HOW much power does a tweetstorm involving two tech tycoons, the prime minister of Australia and 8.5m Twitter followers generate? Enough, at least, to supercharge a debate about the future role of batteries in the world’s energy mix.
Elon Musk, a Silicon Valley entrepreneur (pictured), may be best known for his gravity-defying ambition, but his core product is the battery: whether for his Tesla cars, for the home or for grid-scale electricity storage. He gave the last of these an unexpected jolt of publicity on March 10th, by responding to a blackout-inspired challenge on Twitter from an Australian software billionaire, Mike Cannon-Brookes. Mr Musk said he could install 100 megawatt hours (MWh) of battery storage in the state of South Australia in 100 days to help solve an energy crisis it faces, or it would be free of charge. “That serious enough for you?” he asked.
In response, Malcolm Turnbull, the prime minister, communicated with Mr Musk and appeared to turn from pro-coal sceptic into battery believer. On March 14th Jay Weatherill, the premier of South Australia, went further. Declaring that the national electricity market was “broken”, he said the state would launch its own A$550m ($415m) plan to build a 100MW battery system, as well as a gas-fired power station, with public funds.

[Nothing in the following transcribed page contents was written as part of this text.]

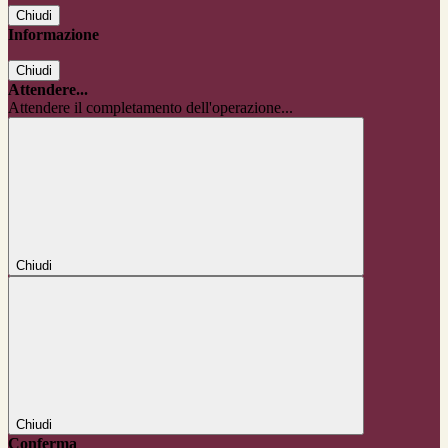
Chiudi
Informazione
Chiudi
Attendere...
Attendere il completamento dell'operazione...
Chiudi
Chiudi
Conferma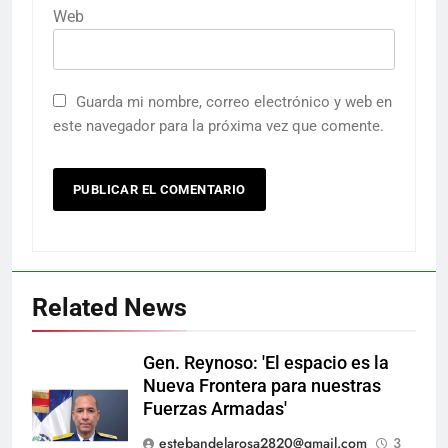
Web
Guarda mi nombre, correo electrónico y web en
este navegador para la próxima vez que comente.
Related News
Gen. Reynoso: 'El espacio es la
Nueva Frontera para nuestras
Fuerzas Armadas'
estebandelarosa2820@gmail.com
3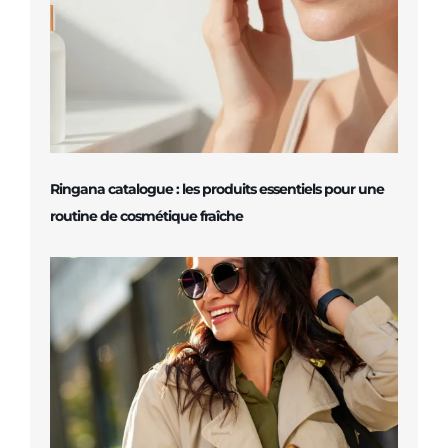
Ringana catalogue : les produits essentiels pour une
routine de cosmétique fraîche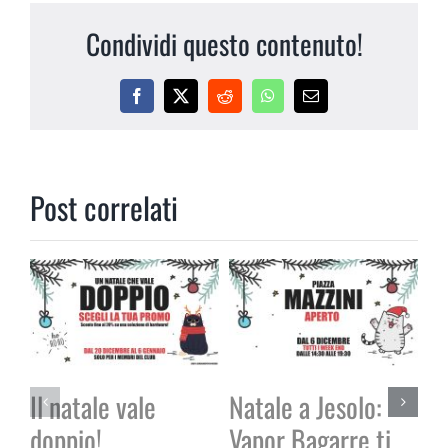
Condividi questo contenuto!
Facebook
X
Reddit
WhatsApp
Email
Post correlati
Il natale vale
Natale a Jesolo:
doppio!
Vapor Bagarre ti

Mr Musk may have got what he wanted. He is “good at bringing nerdy subjects to a broad audience”, says Julia Attwood of Bloomberg New Energy Finance.
Are batteries now cheap enough to be a cost-effective way of solving energy crises like that in southern Australia, brought on since July by storms, heatwaves, the intermittency of solar and wind power and the closure of coal- and gas-fired power stations? The answer, says Michael Ottaviano of Carnegie Clean Energy, which is hoping to sell its own grid-scale battery systems to the state, is “no”—especially under current market structures.
True, battery prices have plummeted and Mr Musk’s price, of about $250 per kilowatt hour (kWh), is relatively cheap. But the total cost (including building the plant, for example) would be about $500 per kWh to hook the batteries up to the grid. A 100MWh facility would cost $50m. Only when power prices reach stratospheric levels would that investment make sense for a utility. That’s why the government of South Australia is having to stump up instead. Eventually, practitioners hope that changes to the power market will make battery storage viable without public funding. “This is a short-term Band-Aid until the regulatory process catches up,” Mr Ottaviano says.